We see that this forms a right triangle, and in this case, with an angle of #60^o#, we have a special #30^o-60^o-90^o# right triangle. This means we can calculate exact values for each component without using a calculator. I will not include a lesson on the unit circle in this answer, but would be happy to explain in a message if help is needed.

By basic trigonometry, we know that the sine of an angle of a right triangle is found by the ratio of the length of the opposite side to the length of the hypotenuse.

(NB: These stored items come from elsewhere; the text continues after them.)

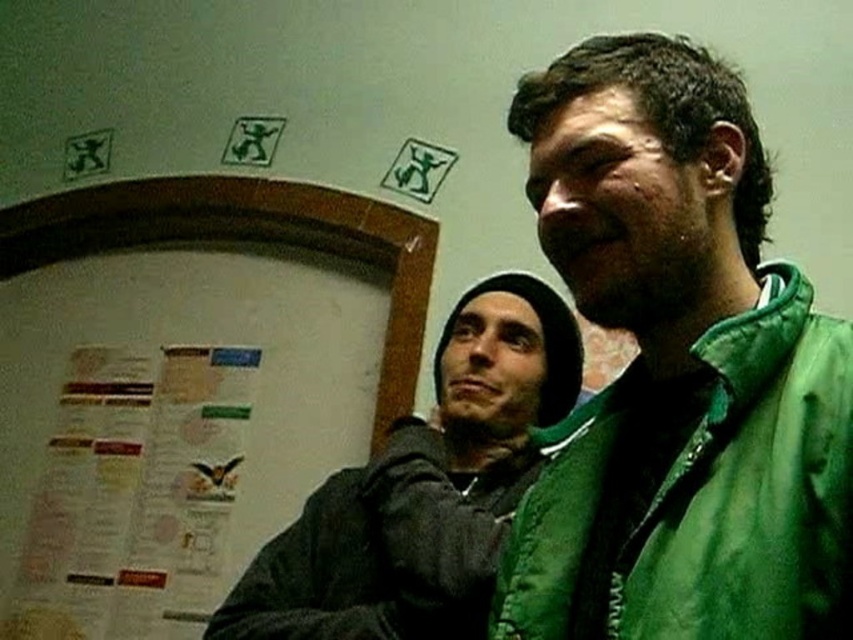 Question: Where is green quilted jacket at right located in relation to dark gray hoodie at center in the image?

Choices:
 (A) right
 (B) left

Answer: (A)

Question: Among these objects, which one is farthest from the camera?

Choices:
 (A) green quilted jacket at right
 (B) paper poster at left
 (C) dark gray hoodie at center

Answer: (B)

Question: Among these objects, which one is farthest from the camera?

Choices:
 (A) green quilted jacket at right
 (B) white paper at left
 (C) paper poster at left
 (D) dark gray hoodie at center

Answer: (C)

Question: From the image, what is the correct spatial relationship of green quilted jacket at right in relation to paper poster at left?

Choices:
 (A) left
 (B) right

Answer: (B)

Question: Which object is farther from the camera taking this photo?

Choices:
 (A) green quilted jacket at right
 (B) dark gray hoodie at center

Answer: (B)

Question: Does green quilted jacket at right have a larger size compared to dark gray hoodie at center?

Choices:
 (A) yes
 (B) no

Answer: (B) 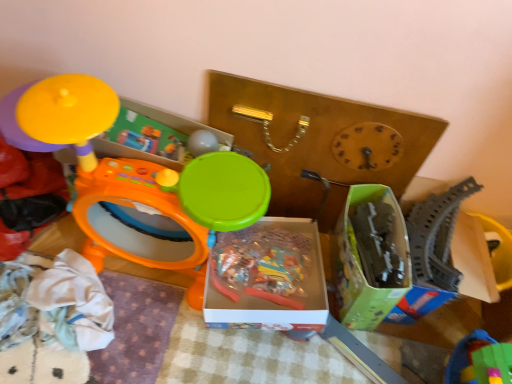 Question: Based on their positions, is green plastic blocks at lower right, which is counted as the 2th toy, starting from the right, located to the left or right of gray plastic train track at right, which is the 4th toy in left-to-right order?

Choices:
 (A) left
 (B) right

Answer: (A)

Question: In terms of height, does green plastic blocks at lower right, which is counted as the 2th toy, starting from the right, look taller or shorter compared to gray plastic train track at right, positioned as the first toy in right-to-left order?

Choices:
 (A) tall
 (B) short

Answer: (B)

Question: Estimate the real-world distances between objects in this image. Which object is closer to the gray plastic train track at right, which is the 4th toy in left-to-right order?

Choices:
 (A) green plastic blocks at lower right, the 3th toy viewed from the left
 (B) translucent plastic box at center, which is the first storage box in left-to-right order
 (C) matte yellow toy at upper left, placed as the 1th toy when sorted from left to right
 (D) green cardboard box at center-right, placed as the 2th storage box when sorted from left to right
 (E) orange plastic drum at left, the 3th toy viewed from the right

Answer: (D)

Question: Estimate the real-world distances between objects in this image. Which object is farther from the green plastic blocks at lower right, which is counted as the 2th toy, starting from the right?

Choices:
 (A) green cardboard box at center-right, the 1th storage box when ordered from right to left
 (B) translucent plastic box at center, the 2th storage box in the right-to-left sequence
 (C) orange plastic drum at left, the 3th toy viewed from the right
 (D) gray plastic train track at right, which is the 4th toy in left-to-right order
 (E) matte yellow toy at upper left, placed as the 1th toy when sorted from left to right

Answer: (E) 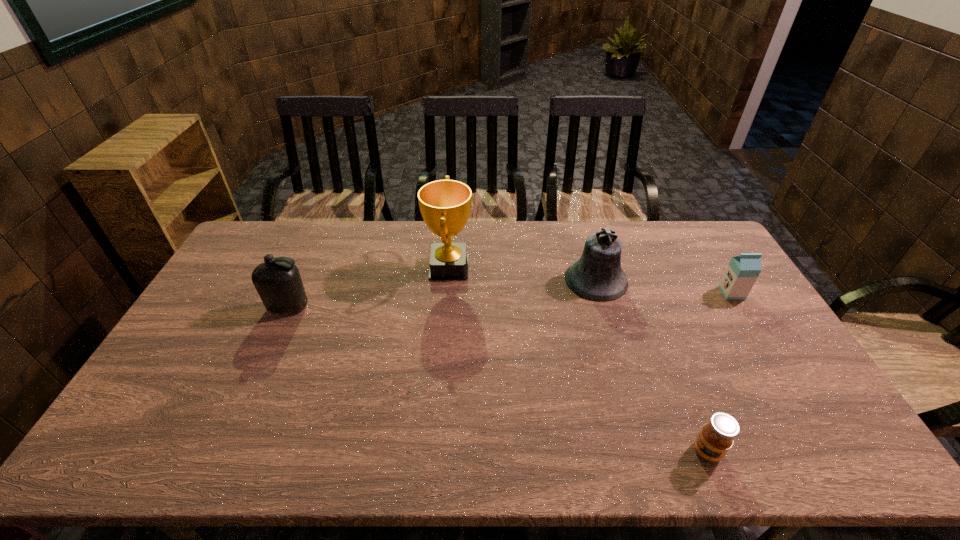 The width and height of the screenshot is (960, 540). In the image, there is a desktop. In order to click on free region at the near edge in this screenshot , I will do `click(632, 451)`.

Where is `free space at the left edge of the desktop`? The image size is (960, 540). free space at the left edge of the desktop is located at coordinates click(x=226, y=289).

This screenshot has width=960, height=540. In the image, there is a desktop. What are the coordinates of `free space at the right edge` in the screenshot? It's located at (818, 406).

I want to click on free space between the milk carton and the bell, so click(663, 287).

This screenshot has width=960, height=540. Find the location of `vacant space in between the third object from left to right and the honey`. vacant space in between the third object from left to right and the honey is located at coordinates pos(652,366).

Locate an element on the screen. Image resolution: width=960 pixels, height=540 pixels. vacant area that lies between the award and the leftmost object is located at coordinates (369, 287).

At what (x,y) coordinates should I click in order to perform the action: click on empty space that is in between the leftmost object and the third object from left to right. Please return your answer as a coordinate pair (x, y). Looking at the image, I should click on (443, 294).

The image size is (960, 540). In order to click on free space between the bell and the fourth object from right to left in this screenshot , I will do `click(522, 274)`.

I want to click on empty location between the award and the third object from left to right, so click(522, 274).

I want to click on vacant space that is in between the third object from right to left and the fourth object from right to left, so click(x=522, y=274).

In this case, the opposite side is #vecF_y# and the hypothenuse is #vecF#.

#sin(theta)=(vecF_y)/(vecF)#

We can rearrange to solve for #vecF_y#:

#vecF_y=vecFsin(theta)#

Similarly, we know that the cosine of the angle is found by the ratio of the length of the adjacent side to the length of the hypotenuse.

#cos(theta)=(vecF_x)/vecF#

We can rearrange to solve for #vecF_x#:

#vecF_x=vecFcos(theta)#

Using our known values, #vecF=200N# and #theta=60^o#, we can calculate the components:

#vecF_y=200*sin(60^o)=100sqrt(3)N# (#~~173N#)

#vecF_x=200*cos(60^o)=100N#

You can also check your answer using the Pythagorean theorem:

#(vecF_x)^2+(vecF_y)^2=(vecF)^2#

#sqrt((vecF_x)^2+(vecF_y)^2)=vecF#

#sqrt((100)^2+(100sqrt(3))^2)=200#

#sqrt(40000)=200#

#200=200#